Food Marketing to Children: vigilance and new strategies required

Food Marketing to Children: vigilance and new strategies required

While in Melbourne at ICO2022, Emma Boyland recorded a podcast episode for popular Sigma Nutrition Radio

Research has shown that food marketing strongly impacts children’s eating behaviour. Marketing influences food purchase requests, purchases, and preferences.

And the evidence of a relationship between food marketing exposure and obesity meets epidemiological criteria for causality. The evidence suggests that the impact of food marketing is a function of both exposure to the marketing message and its persuasive power.

What does current evidence tell us about the precise effects of marketing on food choices? And beyond that, what strategies are likely to yield the best results in terms of mitigating harms of food marketing on eating behaviour, particularly in children and adolescents?

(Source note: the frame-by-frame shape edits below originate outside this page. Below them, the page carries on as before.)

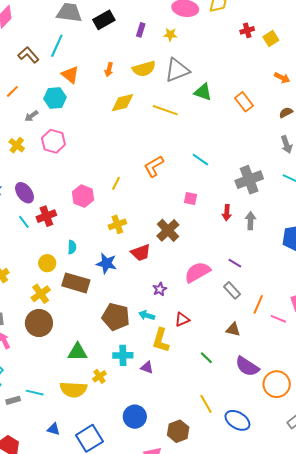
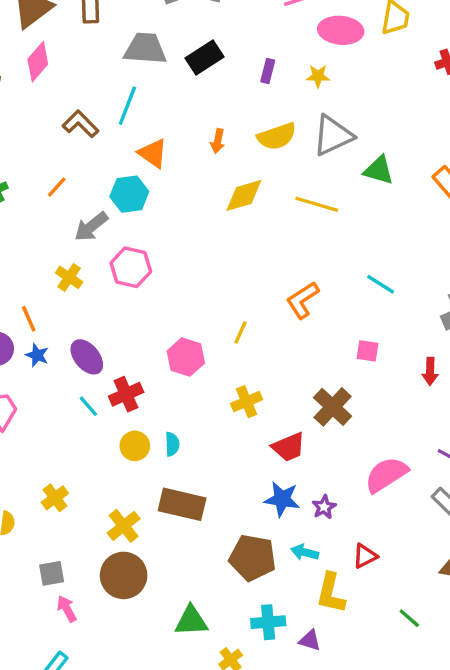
gray arrow: (31, 116) -> (91, 227), size x1.5
yellow circle: (47, 263) -> (135, 446), moved
blue star: (106, 263) -> (282, 499), moved

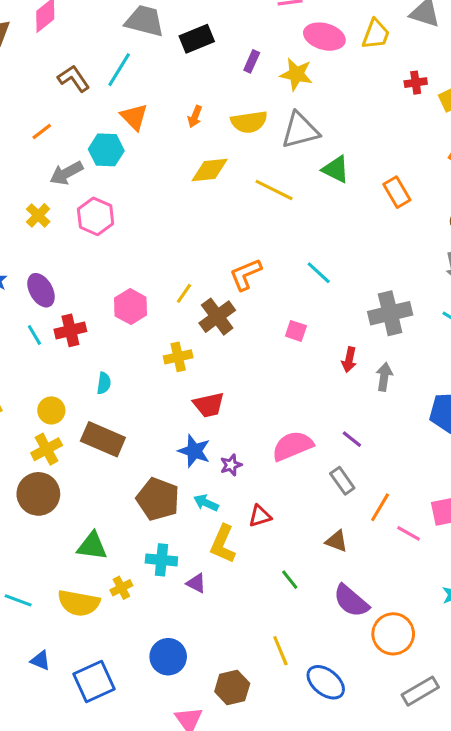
yellow star: (318, 76) -> (296, 74), size x1.5
brown cross: (333, 407) -> (217, 317), moved
yellow circle: (135, 446) -> (51, 410), moved

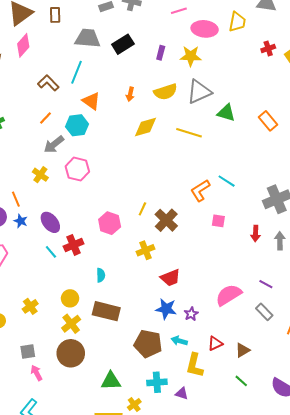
orange line: (42, 132) -> (46, 118), moved
orange L-shape: (246, 274) -> (200, 190), moved
brown triangle: (337, 541) -> (243, 350), moved, turned -42

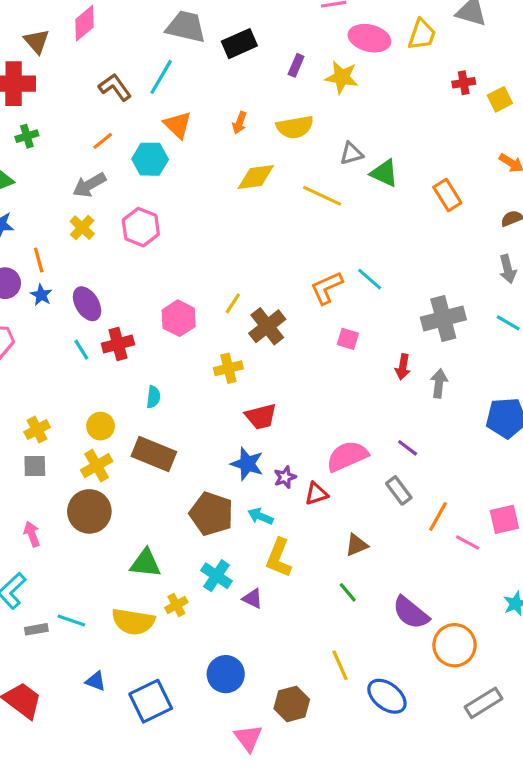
gray triangle: (199, 92) -> (351, 154), moved, size x0.6
gray arrow: (54, 144) -> (89, 185), moved
red triangle: (215, 343) -> (316, 494), moved
gray square: (28, 352) -> (35, 466), moved
cyan cross: (157, 382) -> (217, 576), turned 30

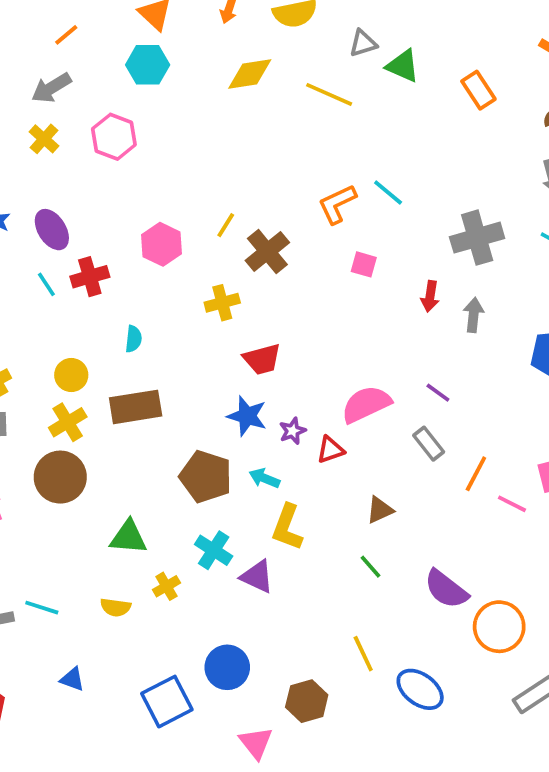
cyan hexagon: (150, 159) -> (148, 65), moved
brown rectangle: (154, 454) -> (136, 407), turned -30
purple triangle: (253, 599) -> (257, 577), size x1.4
yellow semicircle: (133, 622) -> (116, 607), size x0.6
blue square: (151, 701) -> (167, 702), moved

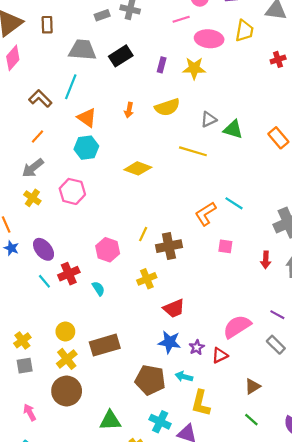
yellow diamond: (250, 74) -> (138, 168), moved, turned 36
brown cross: (267, 251) -> (169, 246), turned 35
cyan semicircle: (133, 339) -> (98, 289), moved, turned -32

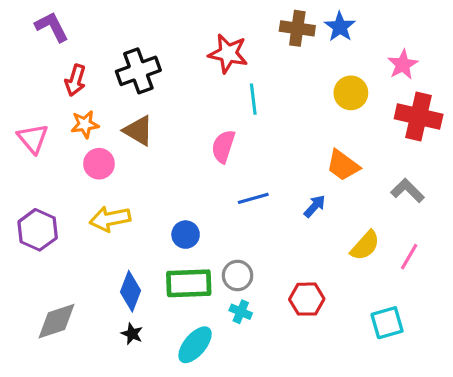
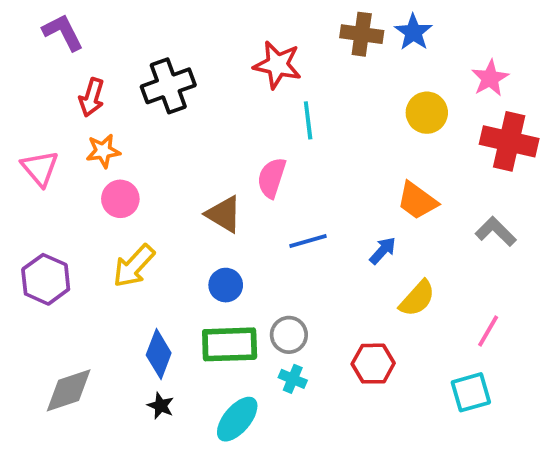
brown triangle: (138, 131) -> (224, 214), moved
yellow arrow: (110, 219) -> (134, 266), turned -36
yellow semicircle: (365, 246) -> (417, 298), moved
pink line: (409, 257) -> (488, 331), moved

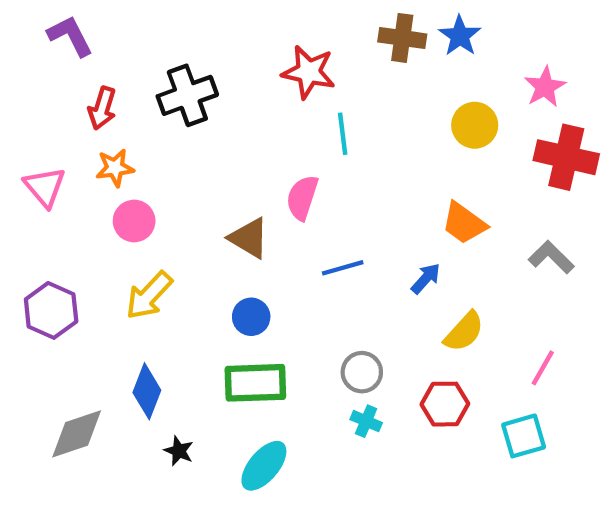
gray circle: (289, 335) -> (362, 372), moved
blue diamond: (159, 354) -> (147, 391), moved
red hexagon: (373, 364) -> (445, 404), moved
cyan cross: (293, 379) -> (366, 421), moved

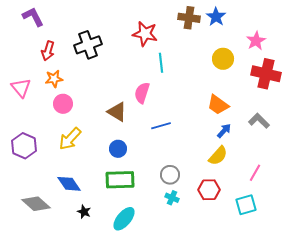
blue arrow: (426, 278) -> (224, 131), moved
blue diamond: (147, 391) -> (69, 184), turned -55
gray diamond: (77, 434) -> (36, 204), turned 60

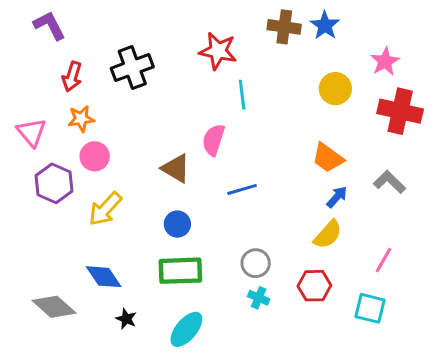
purple hexagon: (24, 146) -> (54, 183), moved
cyan square: (246, 205) -> (370, 308), turned 30

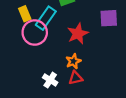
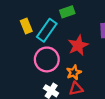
pink circle: (35, 33) -> (47, 59), moved

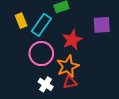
orange star: (74, 72) -> (68, 66), size x1.5

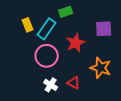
orange star: (68, 66) -> (101, 68), moved, turned -30
red triangle: (70, 82) -> (74, 83), turned 40

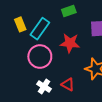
green rectangle: (66, 12) -> (69, 11), moved
red star: (76, 43) -> (70, 43), turned 30

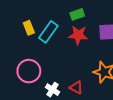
red star: (70, 43) -> (78, 35), moved
pink circle: (40, 57) -> (29, 71), moved

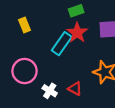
cyan rectangle: (48, 32) -> (62, 44), moved
red star: (78, 35) -> (77, 33), turned 30

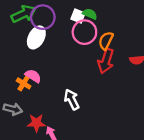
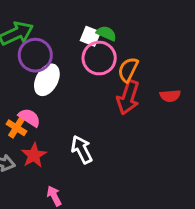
purple circle: (43, 17) -> (35, 55), moved
white ellipse: (36, 37) -> (47, 80), moved
red star: (36, 123) -> (34, 155), moved, turned -30

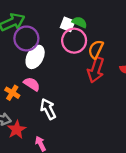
pink semicircle: (29, 118) -> (32, 84), moved
white arrow: (82, 149) -> (48, 109), moved
red star: (34, 155) -> (17, 130), moved

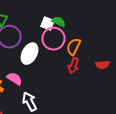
white ellipse: (35, 57) -> (30, 54), moved
red arrow: (96, 70) -> (74, 66), size x0.7

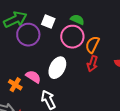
white square: (48, 24) -> (48, 22), moved
white ellipse: (30, 54) -> (57, 68), moved

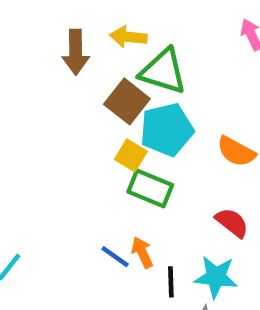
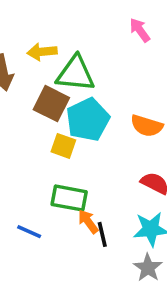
green rectangle: (150, 188) -> (69, 198), moved
blue line: (115, 257) -> (29, 232), moved
black line: (171, 282) -> (102, 234), moved

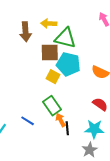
brown square: (51, 104) -> (50, 53), turned -36
cyan pentagon: (88, 120) -> (68, 64), turned 30
green rectangle: (69, 198) -> (52, 106), turned 36

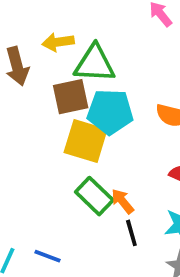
yellow square: (53, 77) -> (86, 141), size x1.6
orange arrow: (61, 120) -> (122, 201), moved
blue line: (28, 121) -> (47, 256), moved

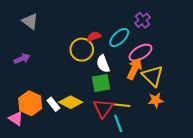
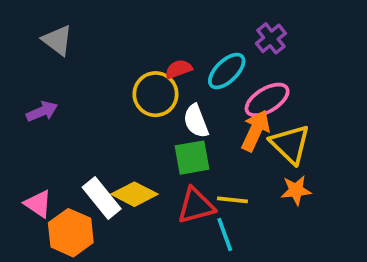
orange hexagon: (30, 103) -> (71, 233), moved
white rectangle: (53, 104) -> (102, 198), size x1.5
red triangle: (103, 108) -> (196, 206), turned 40
pink triangle: (16, 118) -> (38, 204), moved

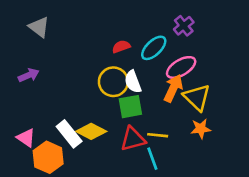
yellow circle: (155, 94) -> (113, 82), moved

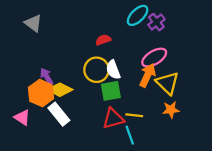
cyan ellipse: (154, 48) -> (138, 15), moved
purple arrow: (29, 75) -> (47, 76), moved, turned -98
yellow diamond: (91, 131) -> (60, 90), moved
orange hexagon: (48, 157) -> (41, 93), moved

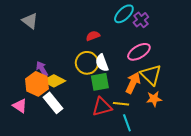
orange arrow: (148, 75) -> (133, 83), moved
cyan line: (130, 135) -> (127, 123), moved

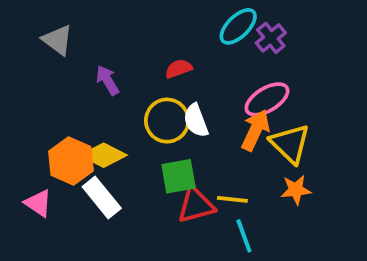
purple arrow: (42, 69) -> (107, 80), moved
green square: (100, 82) -> (179, 176), moved
orange arrow: (133, 83) -> (255, 130), moved

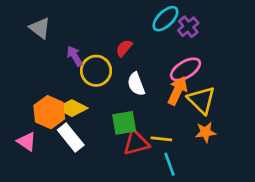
red semicircle: (179, 69) -> (124, 48), turned -30
yellow circle: (167, 121) -> (96, 71), moved

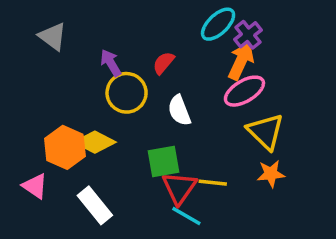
purple arrow: (75, 56) -> (111, 63), moved
orange arrow: (178, 91) -> (241, 61), moved
white rectangle: (71, 138) -> (95, 205), moved
red triangle: (136, 143) -> (179, 188), turned -40
cyan line: (169, 164) -> (186, 216), moved, turned -40

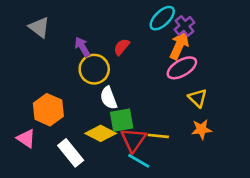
white semicircle: (179, 110) -> (109, 98), moved
yellow triangle: (266, 132) -> (198, 98), size x0.7
yellow diamond: (95, 142) -> (101, 133), moved

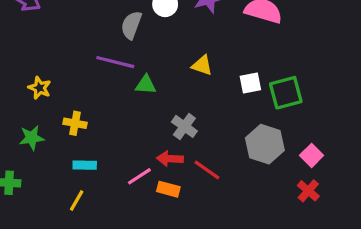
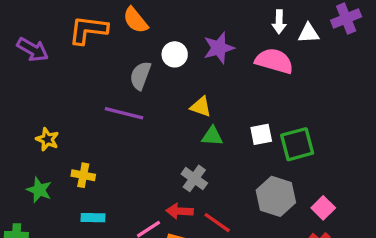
yellow triangle: (202, 65) -> (201, 107), moved
green triangle: (146, 85) -> (212, 136), moved
green star: (32, 138) -> (39, 190), turned 30

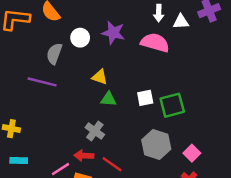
purple star: (219, 48) -> (113, 33), turned 30

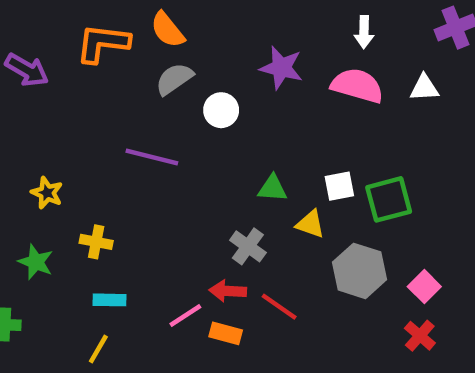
white triangle: (181, 22) -> (424, 88), moved
white circle: (80, 38) -> (221, 110), moved
gray semicircle: (54, 54) -> (174, 79), moved, turned 35
yellow triangle: (100, 77) -> (310, 224), moved

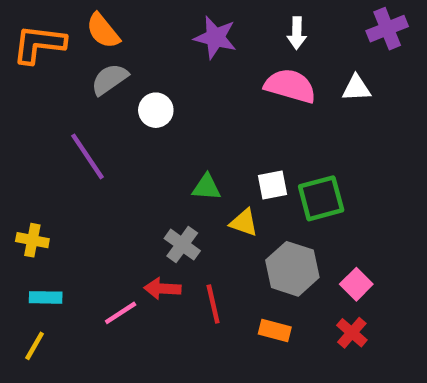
purple star: (281, 68) -> (215, 37), moved
purple line: (152, 157) -> (87, 156), turned 42
red line: (279, 307) -> (213, 304), turned 42
orange rectangle: (226, 333) -> (275, 330), moved

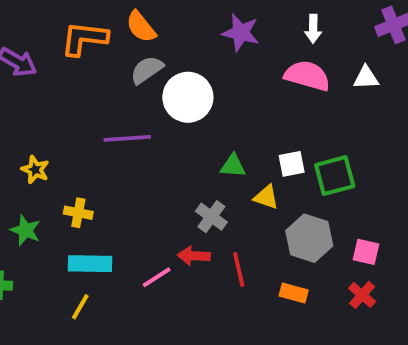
white circle: (156, 110) -> (188, 97), size x1.6
purple line: (87, 156) -> (127, 138), turned -60
pink square: (356, 284) -> (366, 252), turned -32
cyan rectangle: (46, 297) -> (90, 264), size x1.5

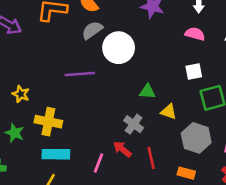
pink semicircle: (307, 76) -> (195, 34), size x0.7
white square: (292, 164) -> (194, 71), moved
yellow cross: (78, 213) -> (48, 122), size x1.5
red arrow: (194, 256) -> (122, 149), turned 36
pink line: (157, 277) -> (98, 163), turned -36

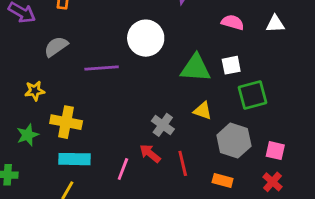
gray semicircle: (92, 30) -> (56, 47), moved
green triangle: (147, 92) -> (196, 68), moved, size x1.6
yellow star: (21, 94) -> (35, 91), turned -30
green star: (15, 133) -> (28, 135), turned 30

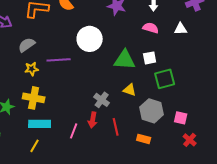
yellow star: (35, 91) -> (32, 69), moved
red arrow: (150, 153) -> (93, 120), turned -119
red cross: (272, 182) -> (190, 140), moved

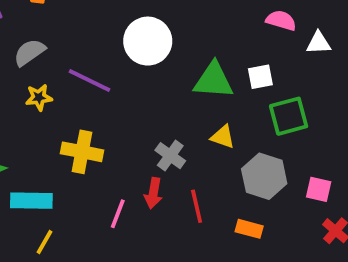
pink semicircle: (151, 28) -> (281, 20), moved
white triangle: (181, 29) -> (319, 43), moved
purple line: (59, 60) -> (90, 80), turned 30
yellow cross: (34, 98) -> (82, 152), moved
cyan rectangle: (40, 124) -> (31, 201), moved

To help answer these questions, subject area expert Prof. Emma Boyland was invited to join the Sigma Nutrition podcast to discuss what we now know:

  • Food marketing is highly prevalent across multiple media, platforms, and settings and predominantly promotes unhealthy foods
  • There is robust evidence that exposure to food marketing influences children’s attitudes, choices, preferences and intake
  • Government (mandatory) policies are the most effective form of restriction, challenges remain in tackling digital media and some aspects (e.g., e-sports, online gaming) are falling under the radar.

Boyland says “… if children don’t even know they’re being advertised to, then it’s particularly exploitative, because they’re not even aware that that marketing is happening. And in digital media, that’s much more likely because it’s not distinct. There’s not a jingle (that sets it apart) there’s not a way to distinguish it from entertainment content. And so there are real implications”.